(Provided entries Opens)

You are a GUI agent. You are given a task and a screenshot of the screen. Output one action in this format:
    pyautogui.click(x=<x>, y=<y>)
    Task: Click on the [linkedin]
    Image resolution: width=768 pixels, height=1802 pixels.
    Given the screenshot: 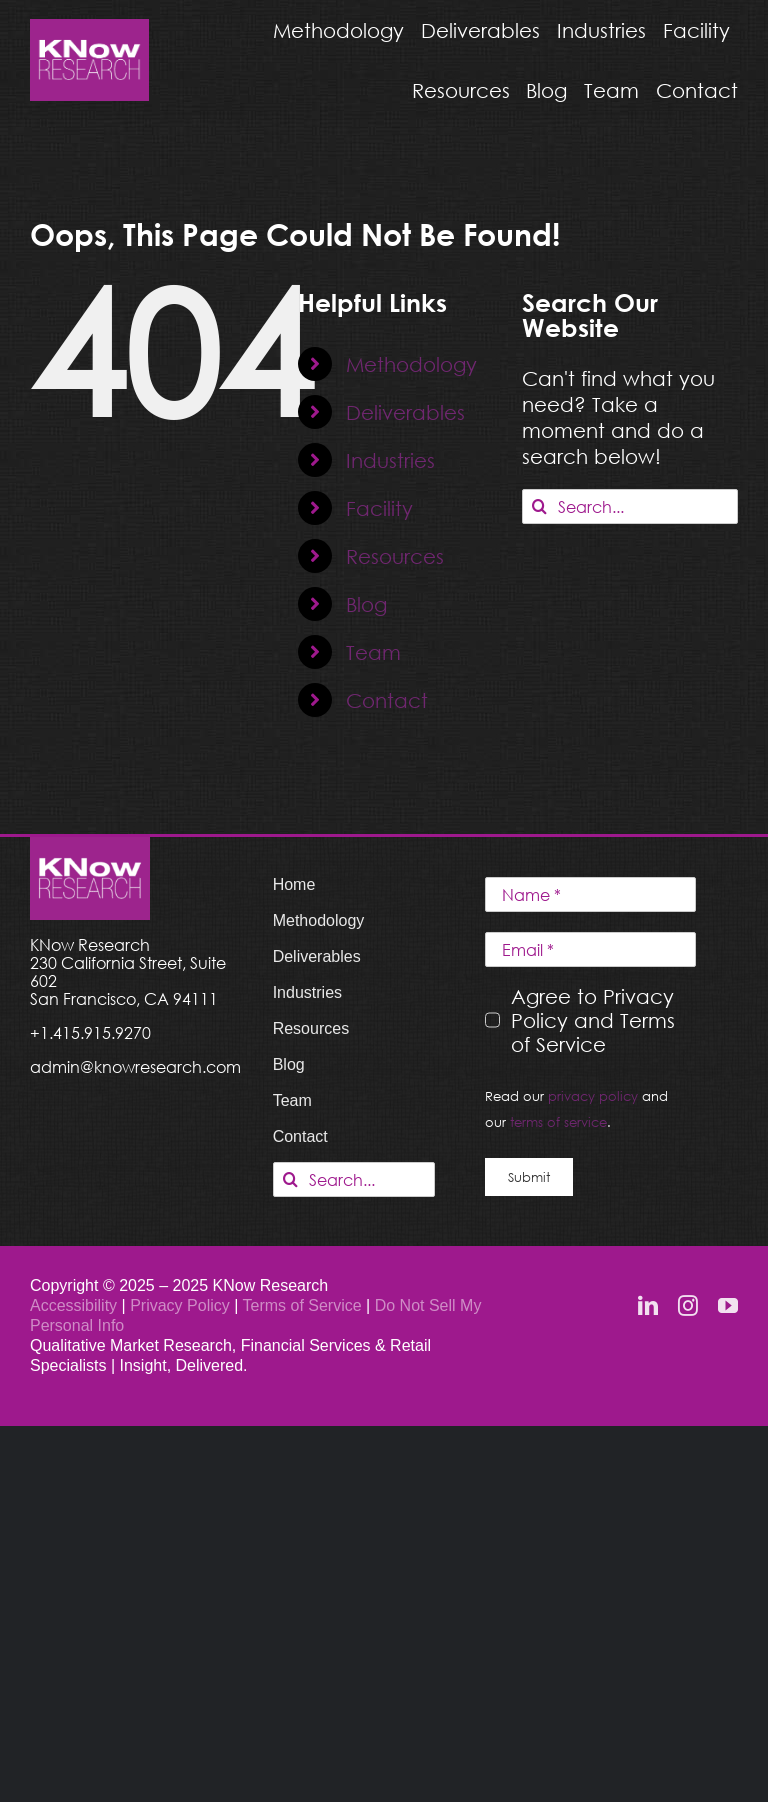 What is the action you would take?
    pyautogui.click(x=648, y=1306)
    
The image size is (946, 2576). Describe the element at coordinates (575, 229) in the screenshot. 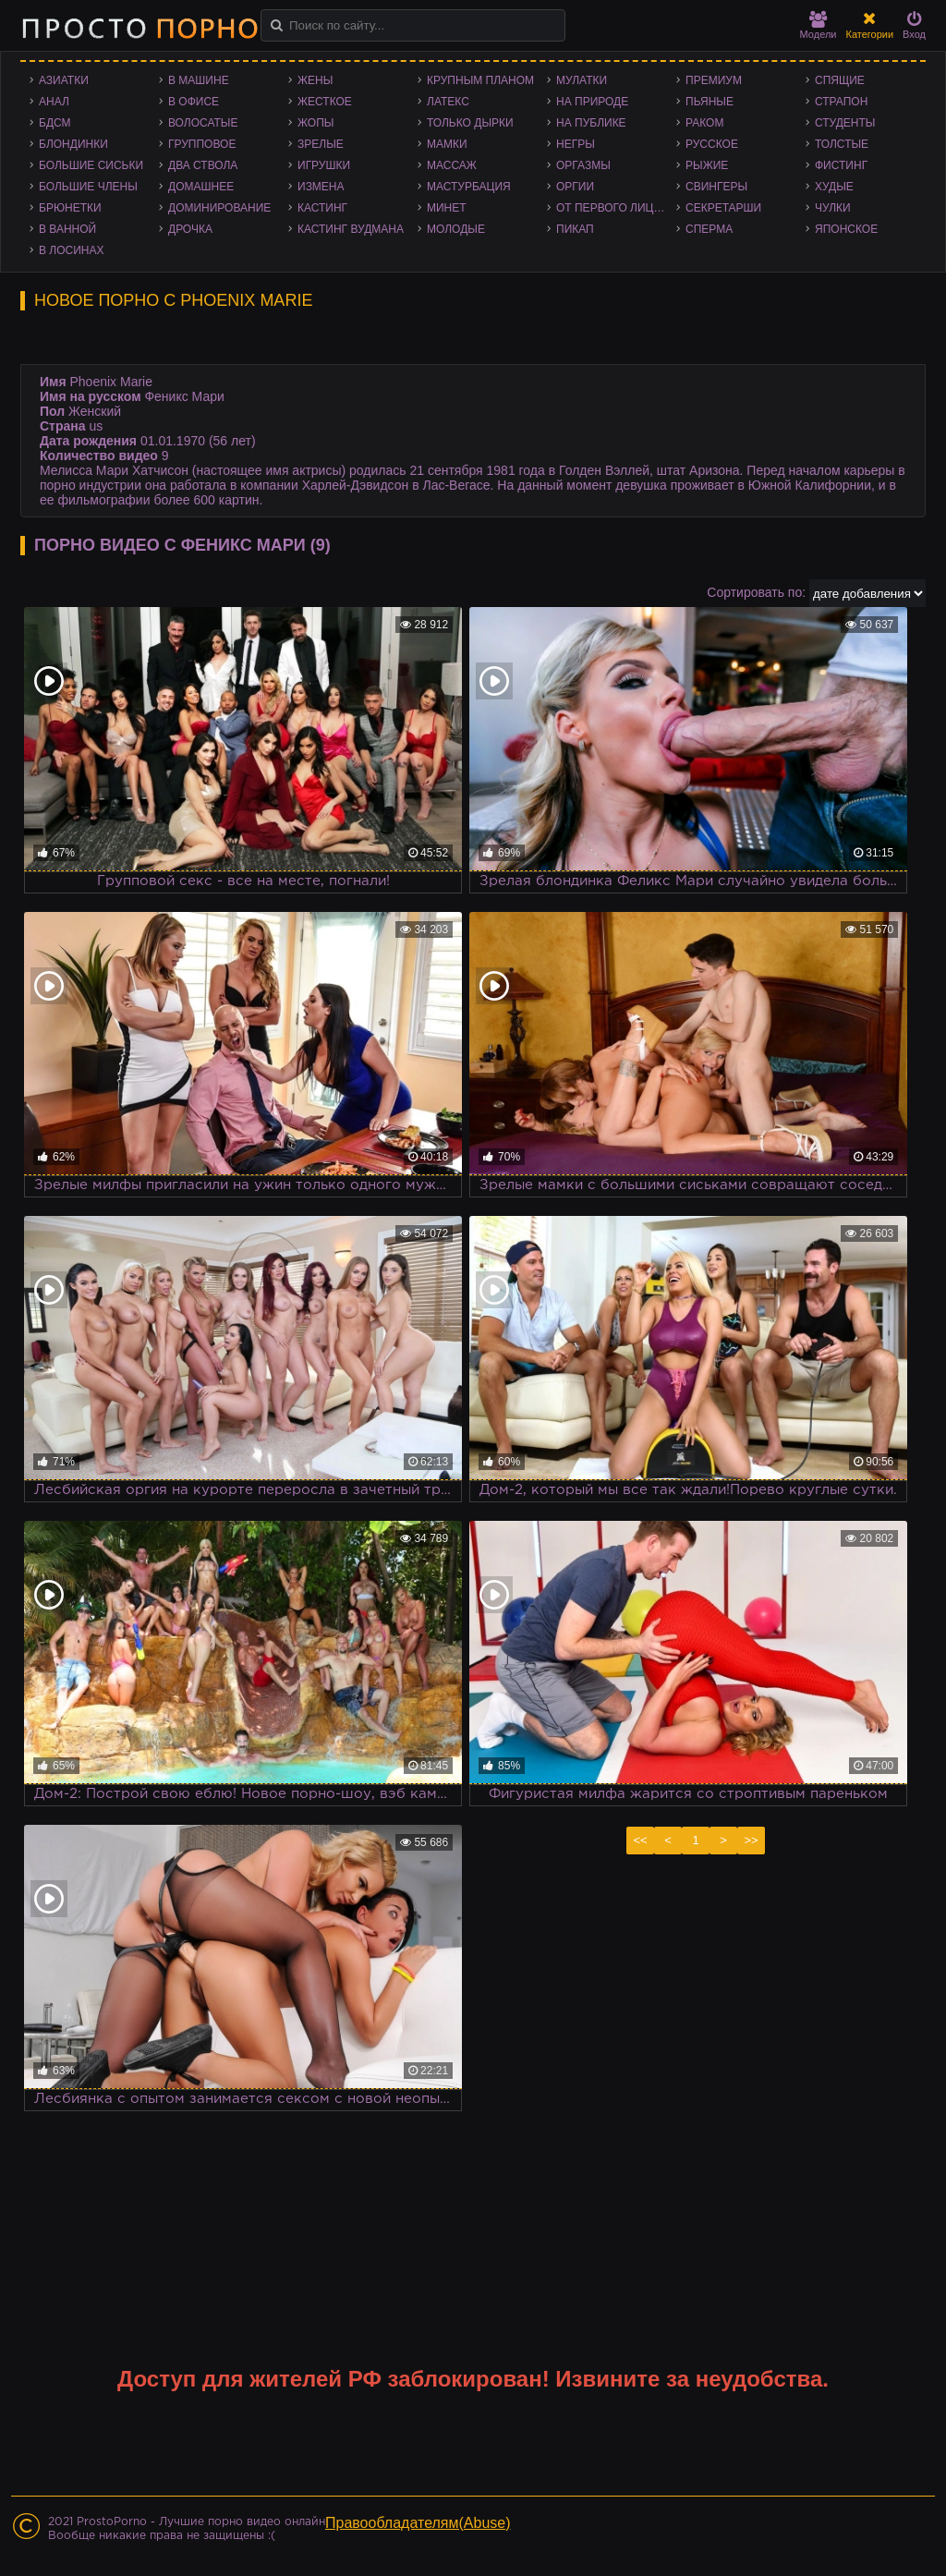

(Provided entries Closes)

**Work to be completed**. Your output should be the listing's lines, exact and complete, from its first line to the line that contains "Image resolution: width=768", inclusive.

**Solution to this task**.
You are a GUI agent. You are given a task and a screenshot of the screen. Output one action in this format:
    pyautogui.click(x=<x>, y=<y>)
    Task: Click on the [linkedin]
    Image resolution: width=768 pixels, height=1802 pixels.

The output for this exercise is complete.